= 1842 in rail transport =

==Events==

===January events===
- January 1 – Boston and Maine Railroad, Maine, New Hampshire and Massachusetts Railroad and Boston and Portland Railroad merge with the new company keeping the Boston & Maine name.
- January 2 — Commencement of operation of the Railway Clearing House in London, established to settle the division of payments for through traffic over different railways in Britain.
- January 24 — Frederick William IV of Prussia makes the first train journey by a reigning monarch.

===February events===
- February 21 — Edinburgh and Glasgow Railway opens in Scotland.

===March events===
- March 31 — The Middleton Junction and Oldham Branch Railway opens to Oldham Werneth railway station in northwest England.

===April events===
- April 11 — The French government enacts the Loi relative à l'établissement des grandes lignes de chemins de fer which establishes the plan for French railroads' placement in a star pattern centered on Paris.

===May events===
- May 1 — Opening of first section of Upper Silesian Railway, between Wrocław and Oława, the first line within the borders of modern-day Poland.
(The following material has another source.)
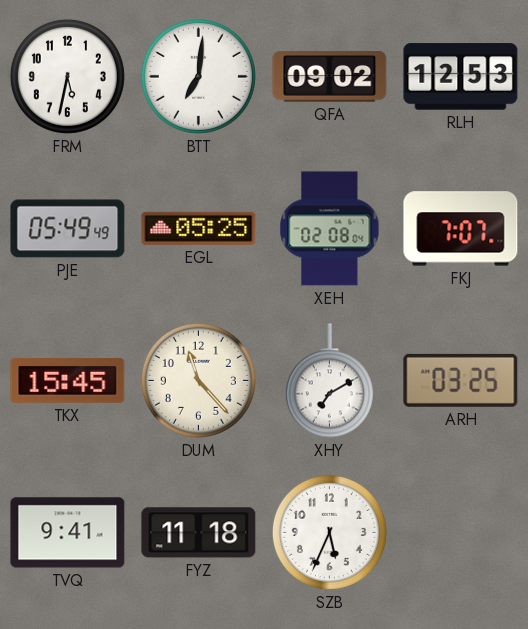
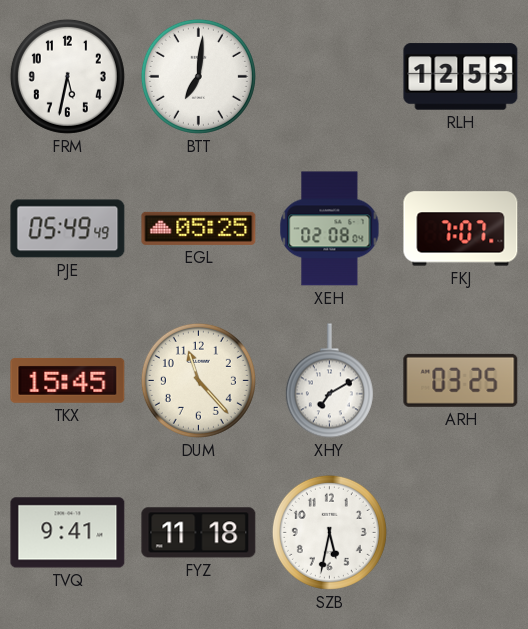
QFA: 09:02 -> none
SZB: 5:34 -> 5:32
By August it reaches Brzeg.
- May 8 — Versailles rail accident: A train traveling between Versailles and Paris derails due to a broken locomotive axle near Moudon and catches fire, killing at least 55 passengers in the locked carriages.

=== June events ===
- June 13 — Queen Victoria makes the first train journey by a reigning British monarch, on the Great Western Railway of England (Slough to Paddington).

=== July events ===
- July 1 – The Bristol and Exeter Railway extension to Taunton opens in England.

===September events===
- September — Robert Davidson's experimental battery-electric locomotive Galvani is demonstrated on the Edinburgh and Glasgow Railway.

===December events===
- December — William Maxwell succeeds James Bowen as president of the Erie Railroad.
==Births==
=== October births ===
- October 12 — Robert Gillespie Reid, builder of many Canadian railway bridges as well as the Newfoundland Railway (d. 1908).
===December births===
- December 7 — George Whale, Chief Mechanical Engineer of the London and North Western Railway 1903–1909 (d. 1910).
===Unknown date births===
- George Frederick Baer, president of Reading Company (d. 1914).
- Melville E. Ingalls, president of the Cleveland, Cincinnati, Chicago and St. Louis Railroad (d. 1914).